- Autores: Alho AM, Belo S, Ferreira C, Gonçalves L, Landum M, Madeira LC, Meireles J
- Ano de Publicação: 2014
- Journal: Veterinary Parasitology
- Link: http://www.sciencedirect.com/science/article/pii/S0304401714004671
Dirofilariosis is a severe vector-borne emergent disease that is spreading worldwide and becoming a serious threat to human and veterinary public health. Portugal, a Mediterranean country, has favorable climate conditions for mosquito development and survival. At present, accurate data on the prevalence and epidemiological pattern of dirofilariosis in Portugal is scarce and outdated. To study these trends, a project was developed to assess the current prevalence of Dirofilaria immitis infection in shelter dogs as well as the prevalence of Dirofilaria species present in three coastal regions in central Portugal: Coimbra, Santarém, and Setúbal. Blood samples were collected from 696 shelter dogs during three consecutive years: 2011, 2012, and 2013. A rapid immunomigration technique was performed to detect female D. immitis antigens. Concurrently, to detect and identify circulating microfilariae, a modified Knott’s technique and acid phosphatase histochemical staining were also performed. Of the 696 dogs sampled, 105 were positive for D. immitis, with an overall prevalence of 15.1%. Forty of the 105 dogs were antigen negative but were positive for D. immitis microfilariae. Three animals were co-infected with D. immitis and Acanthocheilonema dracunculoides, and there was also one dog infected only with A. dracunculoides, all confirmed by polymerase chain reaction. The highest prevalence of canine heartworm during the 3-y period was in Setúbal (24.8%), followed by Coimbra (13.8%), and Santarém (13.2%), with significant inter-district differences.

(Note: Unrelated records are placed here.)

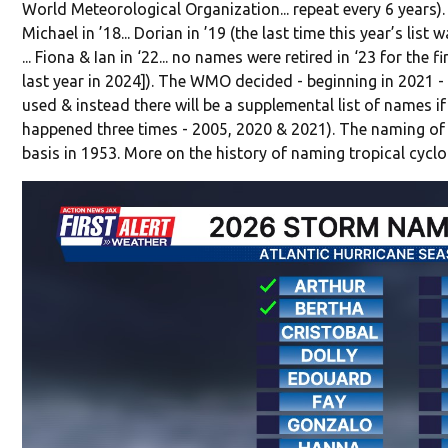
World Meteorological Organization... repeat every 6 years).
Michael in ’18... Dorian in ’19 (the last time this year’s list wa
... Fiona & Ian in ‘22... no names were retired in ‘23 for the f
last year in 2024]). The WMO decided - beginning in 2021 - 
used & instead there will be a supplemental list of names if 
happened three times - 2005, 2020 & 2021). The naming of 
basis in 1953. More on the history of naming tropical cycl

Our results demonstrate a higher prevalence of dirofilariosis compared with findings of previous studies and show an increasing rate of infection in the southern areas of Portugal attributed, at least in part, to bioclimatic and ecological factors. The present study updates the epidemiological situation and correlates the risk of dirofilariosis transmission within each region. These findings are highly relevant to both human and veterinary public health, contributing to the general awareness of pet owners and veterinarian practitioners and reinforcing the need for effective control measures against vectors and preventive therapy in companion animals.